= Martin Maloney (philanthropist) =

Philadelphia businessman (1848–1929)

Martin Maloney (November 11, 1848 – May 9, 1929) was a Philadelphia businessman, philanthropist and papal marquis. By the time he was 33 he was regarded as an expert in the process of gas production. He played a role in the development of many Philadelphia gas and light companies.

==Philanthropy==
Maloney gave $120,000 in 1917 to construct the Maloney Hall at The Catholic University of America and an additional $100,000 in 1923-24 for what is today the building's 273 seat Della Ratta Auditorium. The philanthropist said he hoped the building would "help our Catholic young men and women rise to the level of the great opportunities, which our nation offers them". James A. Farrell, president of the United States Steel Corporation, was a featured speaker at the dedication.

In recognition of his many charitable gifts, he was made a papal marquis in 1902 by Pope Leo XIII. He was made a member of the Papal Household in 1904.

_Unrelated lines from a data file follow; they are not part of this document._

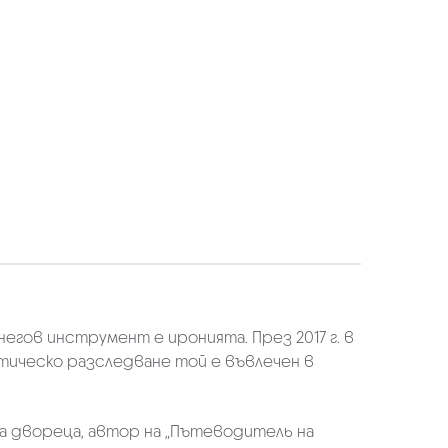
егов инструмент е иронията. През 2017 г. в
ическо разследване той е въвлечен в
на двореца, автор на „Пътеводитель на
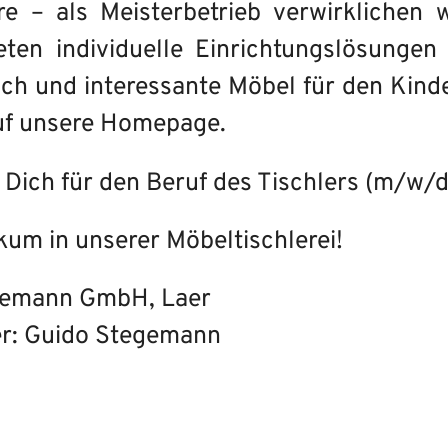
re – als Meisterbetrieb verwirklichen w
eten individuelle Einrichtungslösungen 
ch und interessante Möbel für den Kind
uf unsere Homepage.
t Dich für den Beruf des Tischlers (m/w/
kum in unserer Möbeltischlerei!
emann GmbH, Laer
r: Guido Stegemann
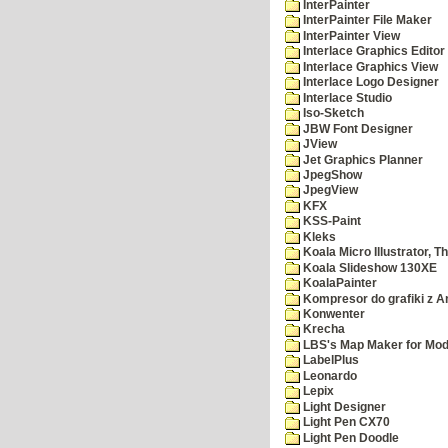
InterPainter
InterPainter File Maker
InterPainter View
Interlace Graphics Editor
Interlace Graphics View
Interlace Logo Designer
Interlace Studio
Iso-Sketch
JBW Font Designer
JView
Jet Graphics Planner
JpegShow
JpegView
KFX
KSS-Paint
Kleks
Koala Micro Illustrator, T
Koala Slideshow 130XE
KoalaPainter
Kompresor do grafiki z A
Konwenter
Krecha
LBS's Map Maker for Mod
LabelPlus
Leonardo
Lepix
Light Designer
Light Pen CX70
Light Pen Doodle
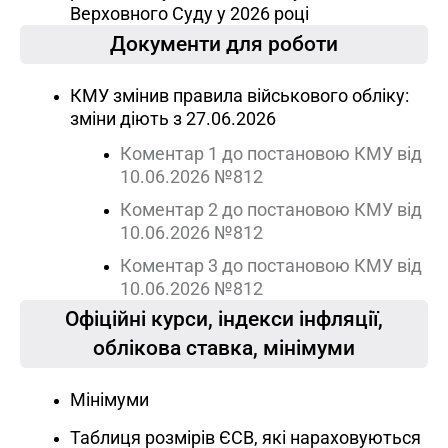
Верховного Суду у 2026 році
Документи для роботи
КМУ змінив правила військового обліку:
зміни діють з 27.06.2026
Коментар 1 до постановою КМУ від
10.06.2026 №812
Коментар 2 до постановою КМУ від
10.06.2026 №812
Коментар 3 до постановою КМУ від
10.06.2026 №812
Oфіційні курси, індекcи інфляції,
облікова ставка, мінімуми
Мінімуми
Таблиця розмірів ЄСВ, які нараховуються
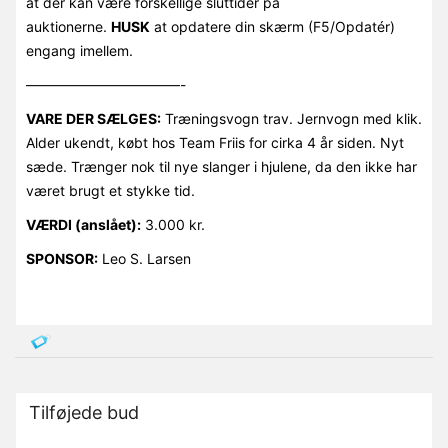
at der kan være forskellige sluttider på
auktionerne.
HUSK
at opdatere din skærm (F5/Opdatér)
engang imellem.
———————————-
VARE DER SÆLGES:
Træningsvogn trav. Jernvogn med klik.
Alder ukendt, købt hos Team Friis for cirka 4 år siden. Nyt
sæde. Trænger nok til nye slanger i hjulene, da den ikke har
været brugt et stykke tid.
VÆRDI (anslået):
3.000 kr.
SPONSOR:
Leo S. Larsen
Tilføjede bud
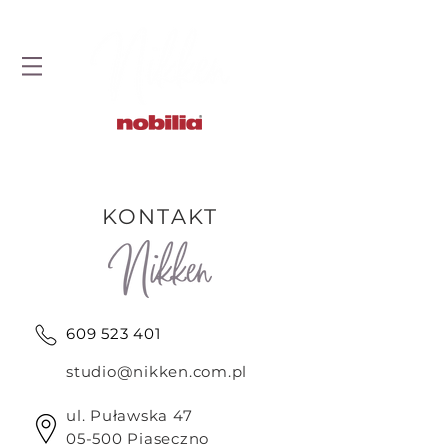
STUDIO DOBRYCH KUCHNI
KONTAKT
609 523 401
studio@nikken.com.pl
ul. Puławska 47
05-500 Piaseczno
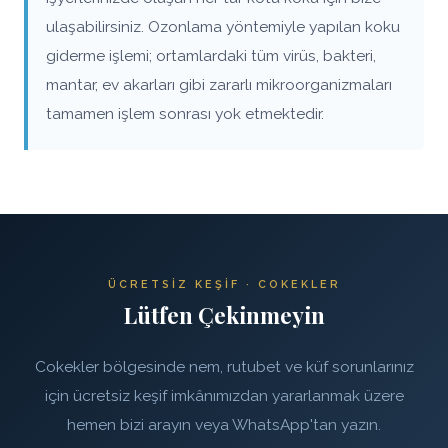
ulaşabilirsiniz. Ozonlama yöntemiyle yapılan koku
giderme işlemi; ortamlardaki tüm virüs, bakteri,
mantar, ev akarları gibi zararlı mikroorganizmaları
tamamen işlem sonrası yok etmektedir.
ÜCRETSIZ KEŞIF · COKEKLER
Lütfen Çekinmeyin
Cokekler bölgesinde nem, rutubet ve küf sorunlarınız
için ücretsiz keşif imkânımızdan yararlanmak üzere
hemen bizi arayın veya WhatsApp'tan yazın.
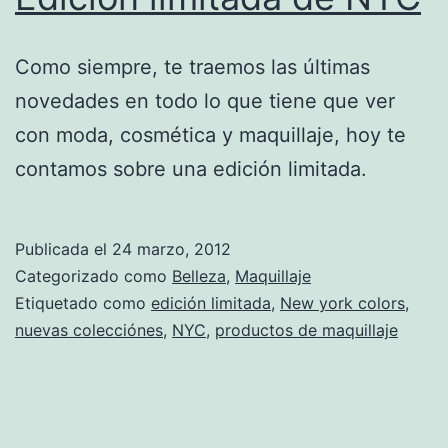
Como siempre, te traemos las últimas
novedades en todo lo que tiene que ver
con moda, cosmética y maquillaje, hoy te
contamos sobre una edición limitada.
Publicada el
24 marzo, 2012
Categorizado como
Belleza
,
Maquillaje
Etiquetado como
edición limitada
,
New york colors
,
nuevas colecciónes
,
NYC
,
productos de maquillaje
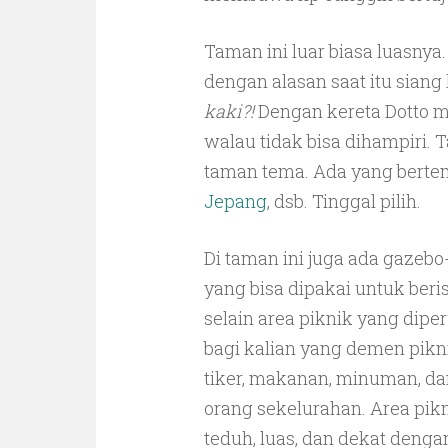
Taman ini luar biasa luasny
dengan alasan saat itu siang
kaki?!
Dengan kereta Dotto me
walau tidak bisa dihampiri.
taman tema. Ada yang bert
Jepang
, dsb. Tinggal pilih.
Di taman ini juga ada gazeb
yang bisa dipakai untuk beris
selain area piknik yang dip
bagi kalian yang demen pik
tiker, makanan, minuman, da
orang sekelurahan. Area pikn
teduh, luas, dan dekat dengan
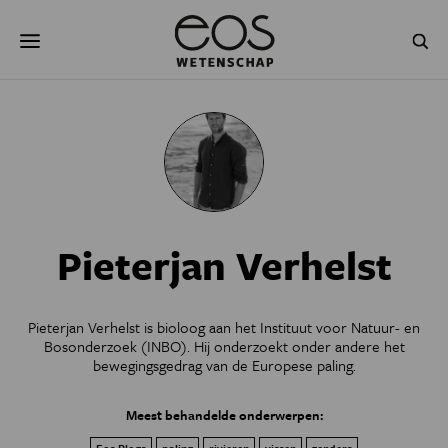
Overslaan
Zoeken
en
naar
de
inhoud
gaan
NATUUR & MILIEU
TECHNOLOGIE
GEZONDHEID
RUIMTE
NATUURWETENSCHAPPEN
GESCHIEDENIS
Pieterjan Verhelst
PSYCHE & BREIN
BLOGS
PODCAST
AGENDA
Pieterjan Verhelst is bioloog aan het Instituut voor Natuur- en
Bosonderzoek (INBO). Hij onderzoekt onder andere het
JONGE UITDAGERS
bewegingsgedrag van de Europese paling.
Meest behandelde onderwerpen:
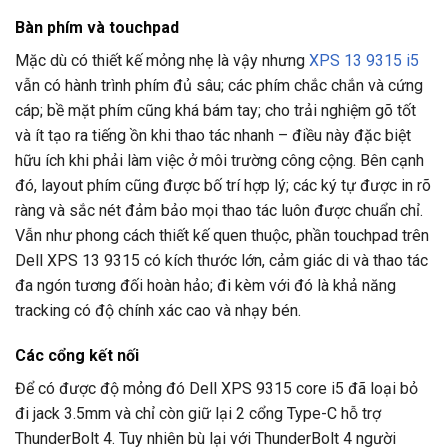
Bàn phím và touchpad
Mặc dù có thiết kế mỏng nhẹ là vậy nhưng
XPS 13 9315 i5
vẫn có hành trình phím đủ sâu; các phím chắc chắn và cứng
cáp; bề mặt phím cũng khá bám tay; cho trải nghiệm gõ tốt
và ít tạo ra tiếng ồn khi thao tác nhanh – điều này đặc biệt
hữu ích khi phải làm việc ở môi trường công cộng. Bên cạnh
đó, layout phím cũng được bố trí hợp lý; các ký tự được in rõ
ràng và sắc nét đảm bảo mọi thao tác luôn được chuẩn chỉ.
Vẫn như phong cách thiết kế quen thuộc, phần touchpad trên
Dell XPS 13 9315 có kích thước lớn, cảm giác di và thao tác
đa ngón tương đối hoàn hảo; đi kèm với đó là khả năng
tracking có độ chính xác cao và nhạy bén.
Các cổng kết nối
Để có được độ mỏng đó Dell XPS 9315 core i5 đã loại bỏ
đi jack 3.5mm và chỉ còn giữ lại 2 cổng Type-C hỗ trợ
ThunderBolt 4. Tuy nhiên bù lại với ThunderBolt 4 người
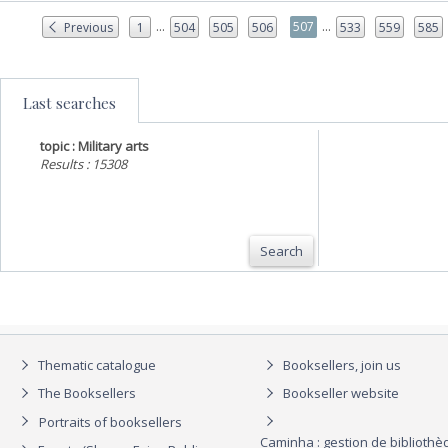
...
...
507
Previous
1
504
505
506
533
559
585
Last searches
topic : Military arts
Results : 15308
Search
Thematic catalogue
Booksellers, join us
The Booksellers
Bookseller website
Portraits of booksellers
Caminha : gestion de biblioth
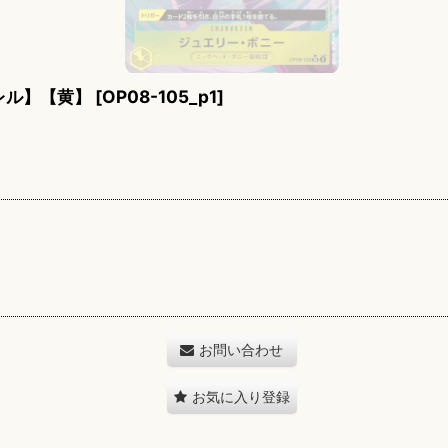
レル】【黄】
[
OP08-105_p1
]
お問い合わせ
お気に入り登録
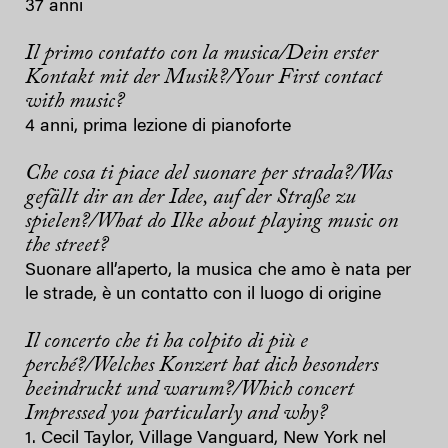
37 anni
Il primo contatto con la musica/Dein erster
Kontakt mit der Musik?/Your First contact
with music?
4 anni, prima lezione di pianoforte
Che cosa ti piace del suonare per strada?/Was
gefällt dir an der Idee, auf der Straße zu
spielen?/What do Ilke about playing music on
the street?
Suonare all’aperto, la musica che amo è nata per
le strade, è un contatto con il luogo di origine
Il concerto che ti ha colpito di più e
perché?/Welches Konzert hat dich besonders
beeindruckt und warum?/Which concert
Impressed you particularly and why?
1. Cecil Taylor, Village Vanguard, New York nel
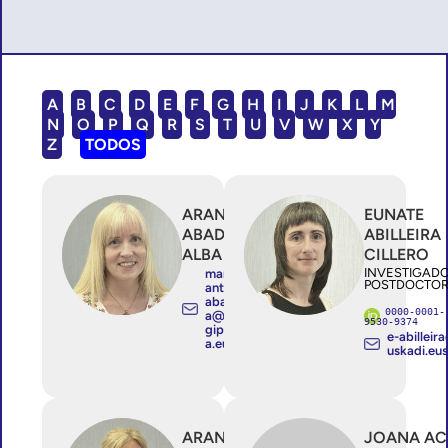
A
B
C
D
E
F
G
H
I
J
K
L
M
N
O
P
Q
R
S
T
U
V
W
X
Y
Z
TODOS
ARANTZA
EUNATE
ABAD
ABILLEIRA
ALBA
CILLERO
INVESTIGAD
mariaar
POSTDOCTO
antzazu.
abadalb
0000-0001-
a@bio-
9530-9374
gipuzko
e-abilleir
a.eus
uskadi.eu
ARANTXA
JOANA A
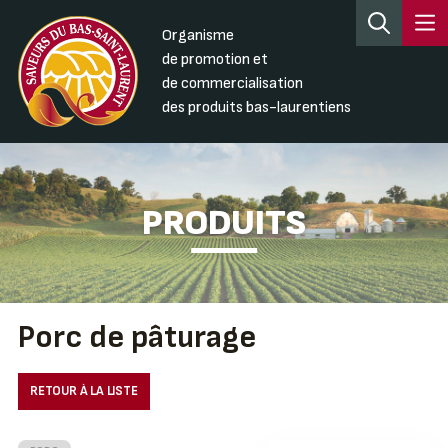
Organisme
de promotion et
de commercialisation
des produits bas-laurentiens
PRODUITS
Porc de pâturage
RETOUR À LA LISTE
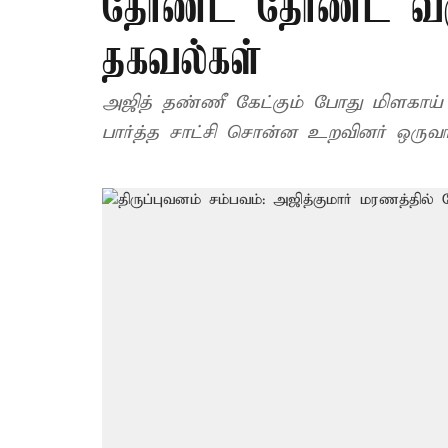
தோண்ட தோண்ட வரும்
தகவல்கள்
அஜித் தண்ணீ கேட்கும் போது மிளகாய் 
பார்த்த சாட்சி சொன்ன உறவினர் ஒருவர்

In the 1920s he funded the re-established (suppressed following the French revolution), the Irish Franciscan College - St Anthony's College, Leuven, in Belgium.

==Personal life==
He was born in Ballingarry, County Tipperary, Ireland, and moved to Scranton, Pennsylvania when he was six years old. Maloney married Margaret Ann Hewiston of Carbondale, Pennsylvania, in 1868. They had seven children, five of whom predeceased Maloney. He had two brothers, Andrew and Thomas. He lived in the Logan Square neighborhood of Philadelphia. His home there, at 220 West Logan Square, was condemned in 1916 and demolished by the city, along with its entire block, when Logan Square was expanded westward to 20th Street as part of the creation of the Benjamin Franklin Parkway. Maloney vacationed in Spring Lake Beach, New Jersey, where he had a home called Ballingarry.